Pelléas et Mélisande (Claude Debussy)
Représentation du 16 juillet 2016
Grand Théâtre de Provence
Festival d'Aix-en-Provence

Pelléas Stéphane Degout
Mélisande Barbara Hannigan
Golaud Laurent Naouri
Arkel Franz-Josef Selig
Geneviève Sylvie Brunet-Grupposo
Yniold Chloé Briot
Le Médecin Thomas Dear

Direction Musicale Esa-Pekka Salonen
Mise en scène Katie Mitchell                 Barbara Hannigan (Mélisande) et Laurent Naouri (Golaud)
Cape Town Opera Chorus                      
© Patrick Berger/ArtComArt
Philharmonia Orchestra

En coproduction avec Teater Wielki - Opera Narodowa / Polish National Opera, Beijing Music Festival

Au lendemain d'une puissante interprétation d''Oedipe Rex' et de la 'Symphonie de Psaumes', le Grand Théâtre accueille à nouveau dans sa fosse Esa-Pekka Salonen et le Philharmonia Orchestra.

Leur lecture de 'Pelléas et Mélisande' est, comme on peut s'y attendre, d'une très grande intensité. Une coulée vivante et mystérieuse prend forme, envahit l'espace sonore en donnant de l'ampleur aux nappes des cordes et des vents sombres, des accents de cuivres menaçants suggèrent un environnement hostile, ou, du moins, énigmatique, et la musique s'irise de frémissements straussiens qui nous rapprochent de l'univers majestueux de 'La Femme sans ombre'.

Cette pâte noble, noire et épurée, que les violons peuvent soudainement illuminer, développe les dimensions symphoniques de l'oeuvre à un tel point que la version raffinée de 'Tristan et Isolde', que nous avait fait entendre Daniele Gatti au Théâtre des Champs-Elysées récemment, ferait passer Richard Wagner pour un grand compositeur classique aux intentions mesurées.

Le Poème de Maeterlinck et de Debussy est ainsi somptueusement immergé dans un flot suave et ténébreux sous lequel couve une tension qui, à tout moment, se détend d'imparables coups de théâtre. La scène de délire de Golaud tentant de savoir, en manipulant le petit Yniold, ce qui se passe entre Pelléas et Mélisande est, musicalement, particulièrement saisissante.

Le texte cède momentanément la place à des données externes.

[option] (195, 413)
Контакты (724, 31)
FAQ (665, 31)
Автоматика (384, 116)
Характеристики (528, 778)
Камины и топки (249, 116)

Barbara Hannigan (Mélisande) et Laurent Naouri (Golaud)  © Patrick Berger/ArtComArt

Barbara Hannigan (Mélisande) et Laurent Naouri (Golaud) © Patrick Berger/ArtComArt

Et l'ensemble de la distribution est exceptionnel. Barbara Hannigan, actrice incontestablement fantastique, incarne une inhabituelle Mélisande. Séductrice, d'une diction claire et incisive, et un peu sauvage, elle exprime moins de mélancolie que de sophistication, chant et expressions du corps ne faisant qu'un. Elle capte ainsi une irrésistible fascination physique, d'autant plus qu'elle se plie volontiers aux provocations très féminines que lui impose Katie Mitchell, aux limites du fantasme.

Elle éblouie, certes, mais le champ ne lui est pas laissé pour émouvoir durablement.

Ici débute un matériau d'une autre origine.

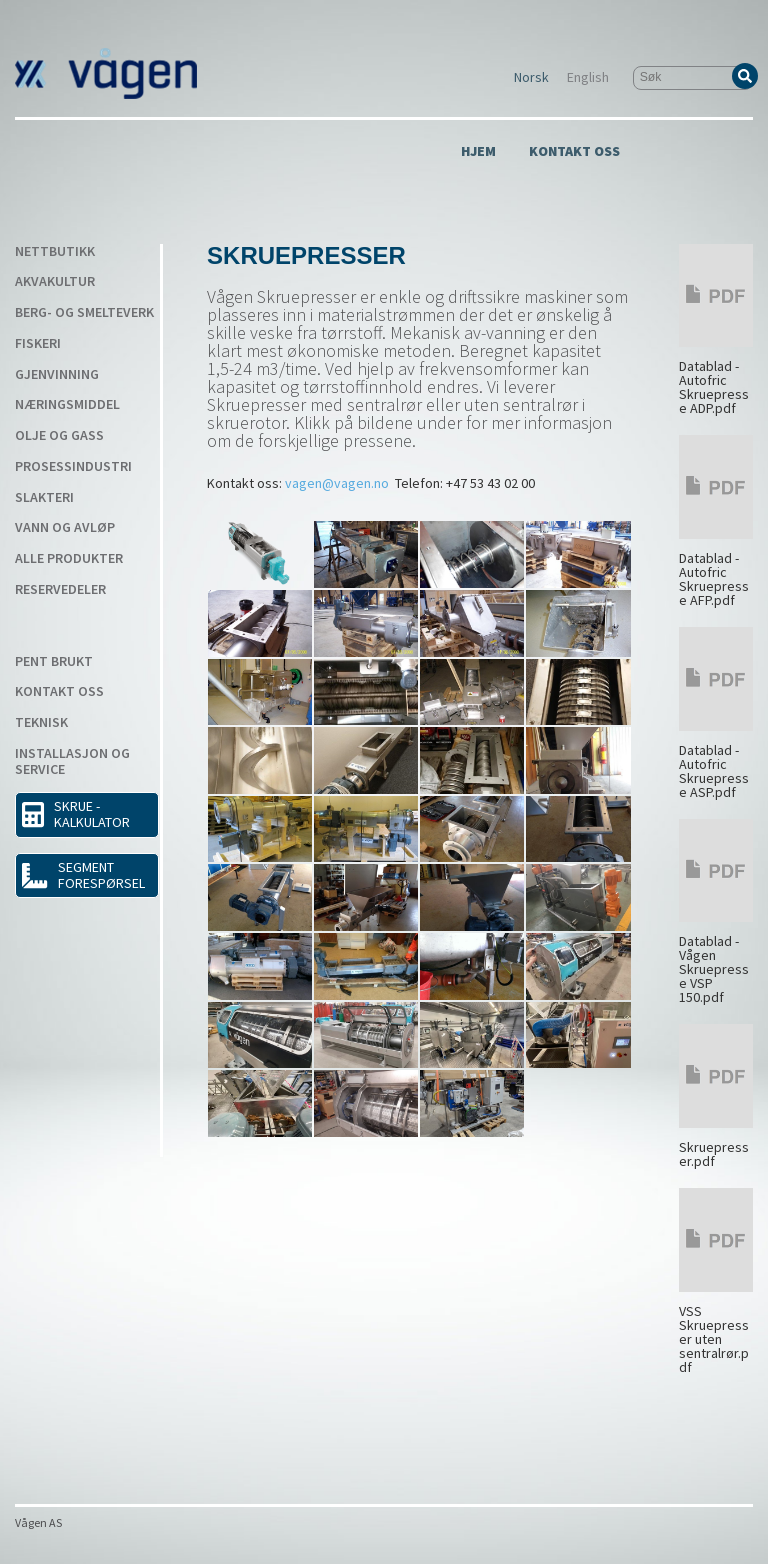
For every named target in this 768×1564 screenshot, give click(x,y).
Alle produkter (69, 559)
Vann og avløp (65, 528)
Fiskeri (38, 344)
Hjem (478, 152)
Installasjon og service (72, 762)
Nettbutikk (55, 252)
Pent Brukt (54, 662)
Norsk (531, 78)
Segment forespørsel (83, 875)
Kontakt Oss (574, 152)
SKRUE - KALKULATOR (76, 814)
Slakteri (44, 498)
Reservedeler (60, 590)
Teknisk (41, 723)
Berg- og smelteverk (84, 313)
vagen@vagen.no (337, 483)
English (588, 78)
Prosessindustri (73, 467)
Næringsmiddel (67, 405)
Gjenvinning (57, 375)
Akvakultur (55, 282)
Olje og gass (59, 436)
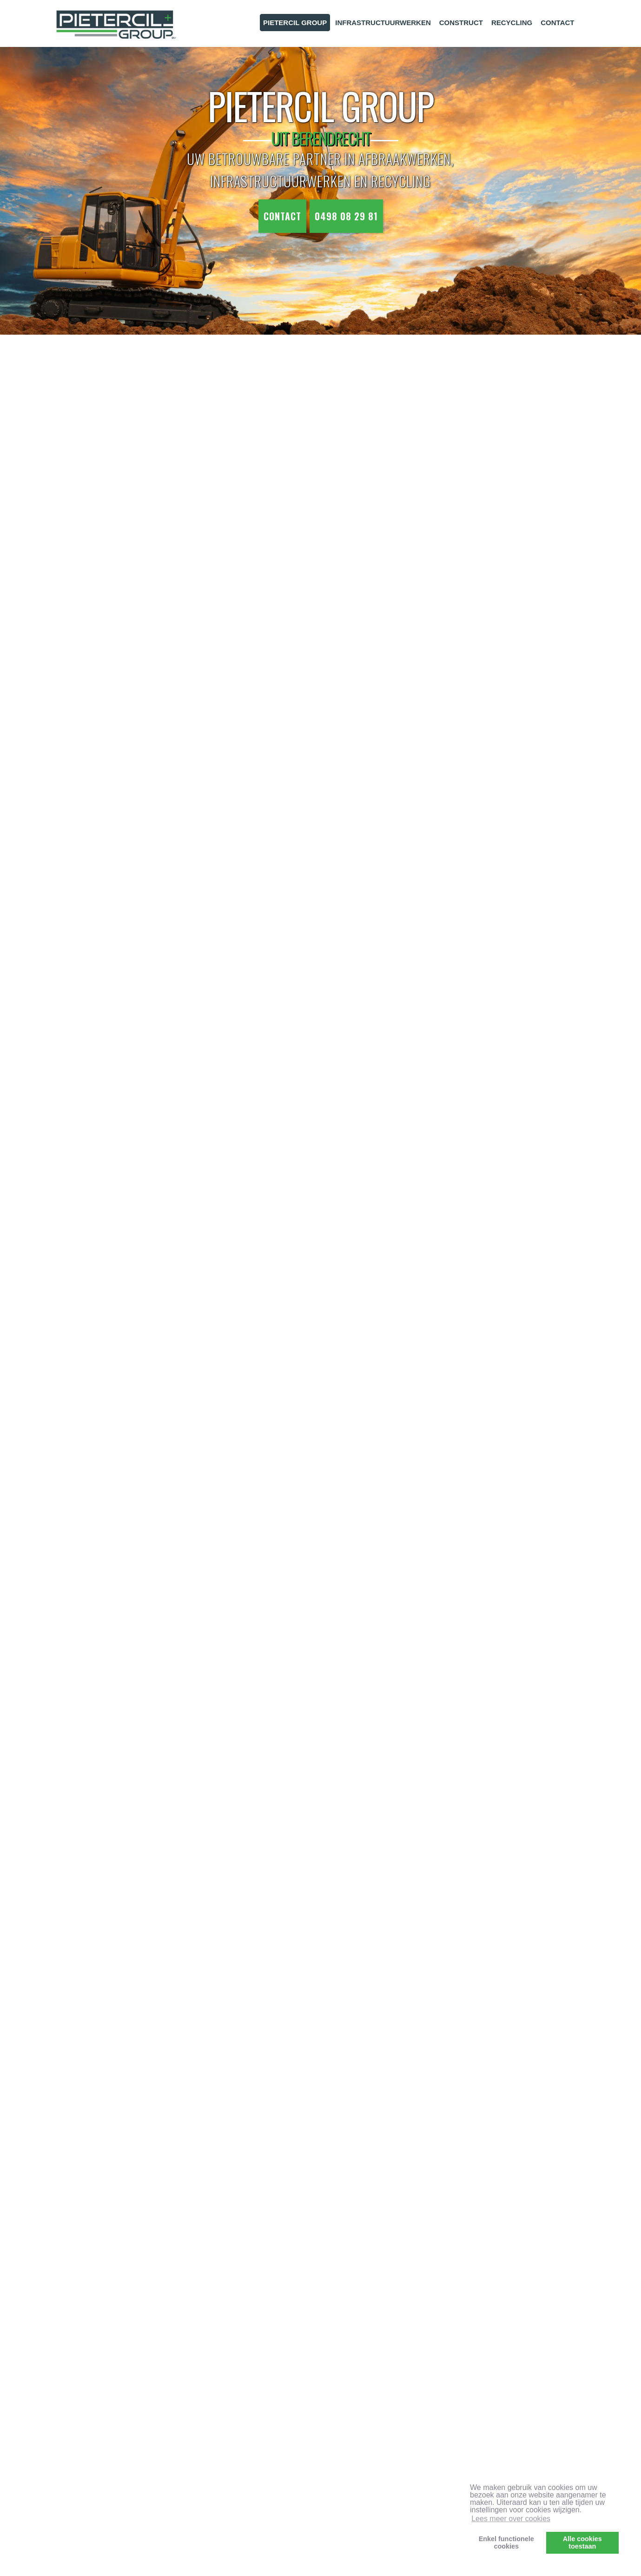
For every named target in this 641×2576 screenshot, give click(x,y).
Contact (282, 216)
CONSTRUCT (461, 22)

Stéphane Degout, pour sa dernière interprétation de Pelléas, l'imprègne d'une poétique virile bien personnelle. Timbre dense, doux et lunaire, mais d'une réelle noirceur, sa force expressive le place sur le même plan que Barbara Hannigan, avec laquelle il partage une sensualité physique pour former ce couple si proche du scandale.

Futur Golaud est-il en devenir ? En toute évidence, rarement Pelléas n'aura autant semblé le frère jumeau de celui-ci qu'à travers ce spectacle.
La ressemblance physique entre Stéphane Degout et Laurent Naouri est accentuée, mais leurs particularités de timbre aussi.

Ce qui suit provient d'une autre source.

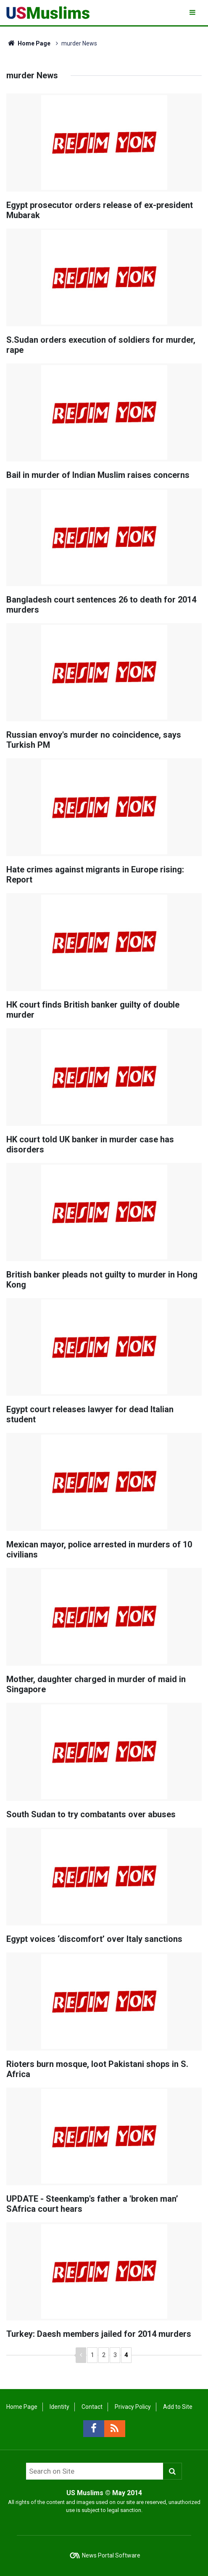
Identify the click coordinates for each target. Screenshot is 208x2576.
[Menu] (193, 12)
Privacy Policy (133, 2406)
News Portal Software (111, 2555)
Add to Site (177, 2406)
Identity (59, 2406)
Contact (92, 2406)
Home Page (28, 43)
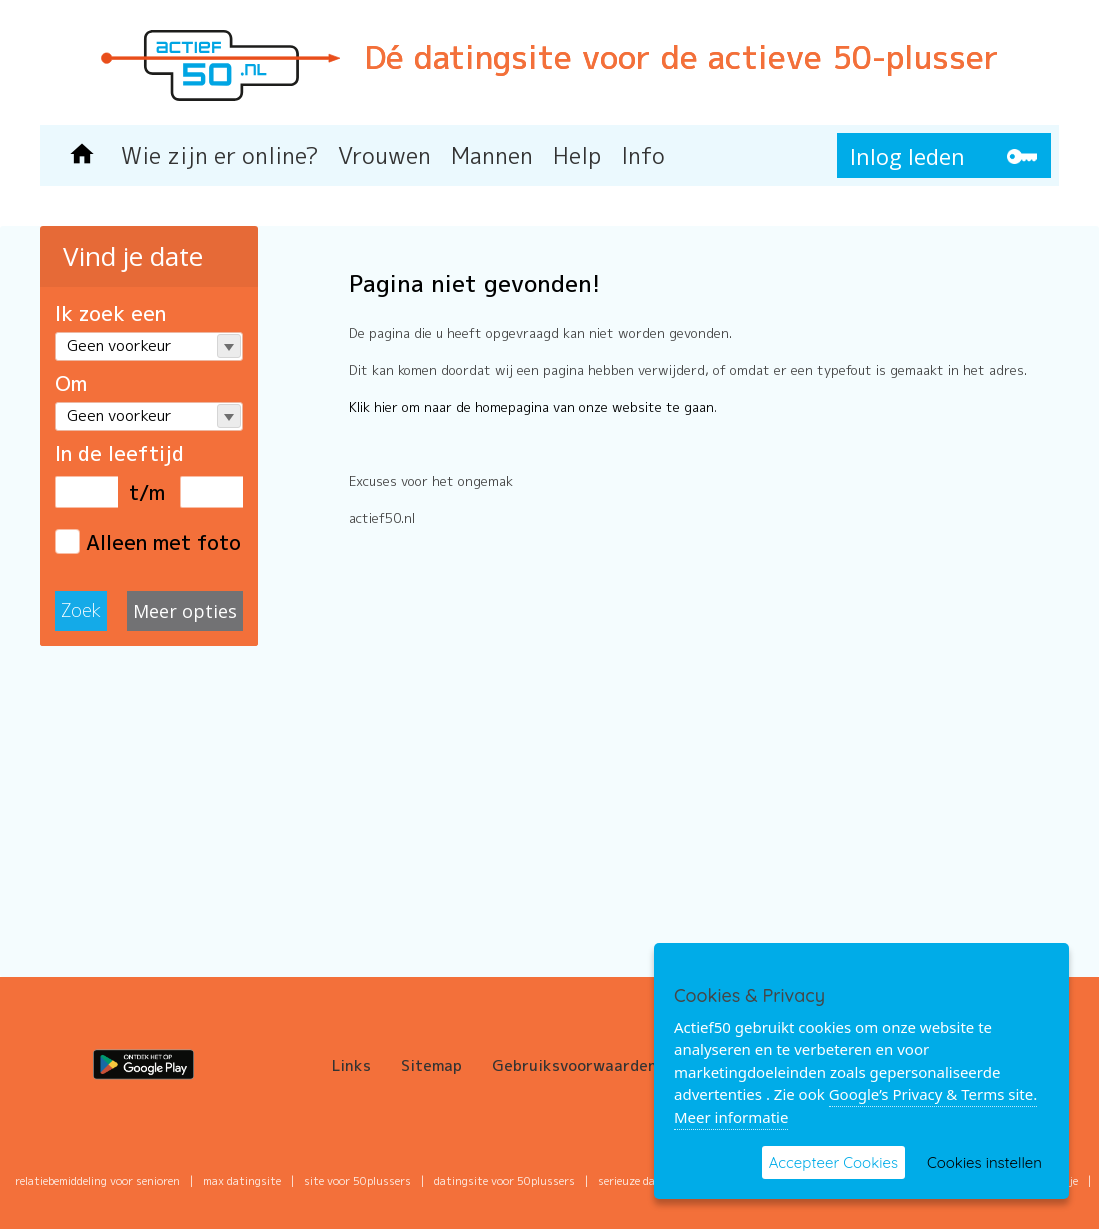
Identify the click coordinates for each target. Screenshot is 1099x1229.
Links (351, 1065)
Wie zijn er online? (219, 155)
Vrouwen (384, 155)
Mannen (492, 155)
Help (577, 155)
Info (643, 155)
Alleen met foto (148, 542)
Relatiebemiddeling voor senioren (97, 1181)
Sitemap (431, 1065)
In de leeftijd (119, 453)
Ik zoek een (110, 313)
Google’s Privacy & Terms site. (933, 1094)
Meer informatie (731, 1117)
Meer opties (185, 611)
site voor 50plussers (357, 1181)
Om (71, 383)
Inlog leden (907, 156)
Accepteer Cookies (833, 1162)
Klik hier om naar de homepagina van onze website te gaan (531, 407)
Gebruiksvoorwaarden (574, 1065)
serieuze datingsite (647, 1181)
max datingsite (242, 1181)
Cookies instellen (984, 1162)
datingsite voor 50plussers (504, 1181)
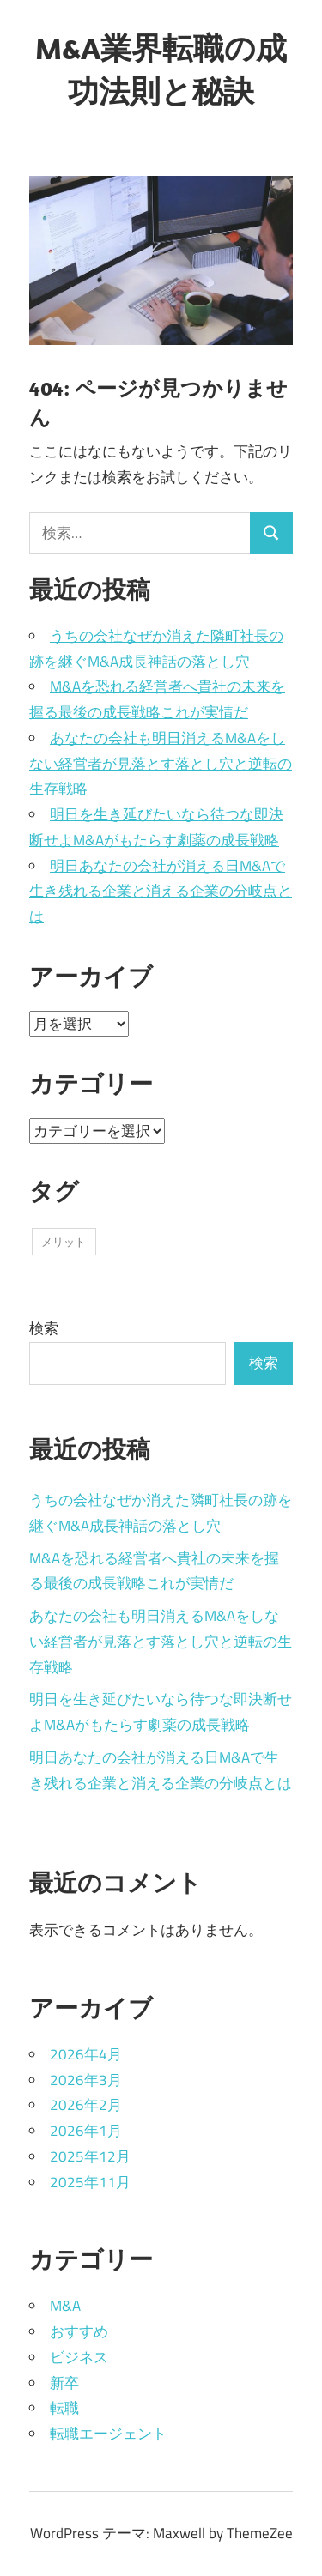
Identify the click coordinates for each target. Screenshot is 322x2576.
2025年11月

Ce dernier est clairement le Golaud le plus idiomatique de sa génération.
Noirceur et netteté d’élocution, splendides ports de voix subtilement fins, une caractérisation bien ancrée sur la scène où les zones d’ombre ne sont pas sans susciter la sympathie, il affiche une stabilité de tempérament qui ne bascule que dans le dernier acte.

Barbara Hannigan (Mélisande) et Laurent Naouri (Golaud)  © Patrick Berger/ArtComArt

Barbara Hannigan (Mélisande) et Laurent Naouri (Golaud) © Patrick Berger/ArtComArt

Les partenaires de ces trois chanteurs charismatiques peignent eux-aussi des portraits forts sur la scène du Grand Théâtre. Franz-Josef Selig est naturellement un Arkel pathétique, mais, surtout, Sylvie Brunet-Grupposo confirme à nouveau à quel point la beauté de sa diction mêlée d’une profonde tristesse humanise le personnage de Geneviève,

Et Chloé Briot et Thomas Dear dessinent leurs deux brefs rôles dans la même ligne présente et théâtrale.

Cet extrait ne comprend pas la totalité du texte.